Rester allongé dix jours, presque sans bouger, pour contribuer à la recherche spatiale et percevoir une indemnisation conséquente : l’offre intrigue autant qu’elle fascine.

À Toulouse, une nouvelle étude scientifique propose à des volontaires de vivre une simulation d’impesanteur, au service de la compréhension du corps humain face aux missions spatiales prolongées.
L’Institut de médecine et de physiologie spatiales (Medes) s’apprête à lancer une étude singulière destinée à reproduire, sur Terre, les effets de l’impesanteur sur le corps humain. Le principe est simple en apparence mais exigeant dans la pratique : dix volontaires devront rester alités pendant dix jours, dans une position légèrement inclinée, afin de simuler l’absence de gravité vécue par les astronautes.
Cette posture spécifique, dite « tête en bas » à quelques degrés, est reconnue pour reproduire certains effets physiologiques observés en orbite. Les participants devront également suivre un protocole alimentaire strict, limité à 250 calories par jour, sous étroite surveillance médicale.
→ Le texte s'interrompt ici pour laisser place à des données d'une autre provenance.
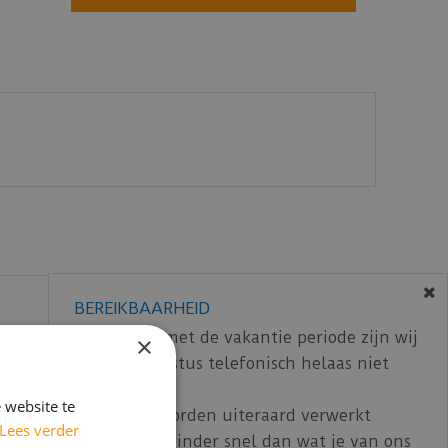
BEREIKBAARHEID
In verband met de vakantie periode zijn wij
×
t/m 14 augustus telefonisch helaas niet
bereikbaar.
 website te
Bestelling worden uiteraard verwerkt
Lees verder
echter iets minder snel dan wat je van ons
Des critères de sélection stricts pour les volontaires

L’étude ne s’adresse pas à tout le monde. Les chercheurs recherchent des hommes âgés de 20 à 40 ans, en excellente condition physique et ne présentant aucun problème de santé. La rigueur du profil exigé reflète l’importance scientifique des données collectées durant ces dix jours d’immobilité quasi totale.
En contrepartie de leur engagement, chaque volontaire recevra une indemnisation de 5.000 euros. Une somme qui peut sembler attractive, mais qui correspond à une contrainte réelle sur le plan physique et psychologique.
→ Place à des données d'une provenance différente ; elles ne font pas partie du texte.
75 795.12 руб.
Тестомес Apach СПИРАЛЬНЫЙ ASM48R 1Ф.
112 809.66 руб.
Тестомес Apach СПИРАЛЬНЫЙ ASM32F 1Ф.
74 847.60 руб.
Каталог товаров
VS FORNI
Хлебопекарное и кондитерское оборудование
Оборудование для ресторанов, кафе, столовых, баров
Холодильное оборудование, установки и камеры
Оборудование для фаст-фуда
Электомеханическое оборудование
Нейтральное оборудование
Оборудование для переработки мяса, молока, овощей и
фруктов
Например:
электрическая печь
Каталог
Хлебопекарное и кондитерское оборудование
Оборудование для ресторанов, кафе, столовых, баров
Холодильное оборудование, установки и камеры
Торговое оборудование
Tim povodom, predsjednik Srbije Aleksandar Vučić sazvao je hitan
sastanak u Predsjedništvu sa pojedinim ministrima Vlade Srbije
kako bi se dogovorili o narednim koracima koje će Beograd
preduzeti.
Comprendre le métabolisme face aux missions spatiales longues
Pour les scientifiques du Medes, cette étude s’inscrit dans une perspective claire : anticiper les effets des séjours prolongés dans l’espace. Amandine Fabre, cheffe de projet en recherche clinique, souligne que les futures missions spatiales seront de plus en plus longues, rendant cruciales les questions liées au métabolisme, à la nutrition et à l’adaptation du corps humain.
L’impesanteur provoque notamment une fonte musculaire, une redistribution des fluides corporels et des modifications du système cardiovasculaire. Reproduire ces conditions en laboratoire permet d’observer ces phénomènes sans quitter la Terre.
Le témoignage d’un ancien participant

Parmi les candidats potentiels figure Erwan, qui avait déjà participé à une étude similaire en 2023. À l’époque, il était resté alité durant 60 jours consécutifs, une expérience pour laquelle il avait perçu 18.000 euros. Son retour d’expérience met en lumière la capacité étonnante du corps à s’adapter à des conditions inhabituelles.
Selon lui, les premières heures sont les plus déroutantes : perte de repères, sensation d’étrangeté, difficulté à trouver une position confortable. Mais rapidement, le corps trouve un nouvel équilibre, illustrant la plasticité physiologique humaine face à des environnements extrêmes.
Une recherche au service de l’exploration spatiale
Ces protocoles, qui peuvent sembler contraignants voire surprenants, répondent à une logique scientifique rigoureuse. Ils permettent d’anticiper les risques encourus par les astronautes lors de séjours prolongés à bord de la Station spatiale internationale et lors des futures expéditions lointaines.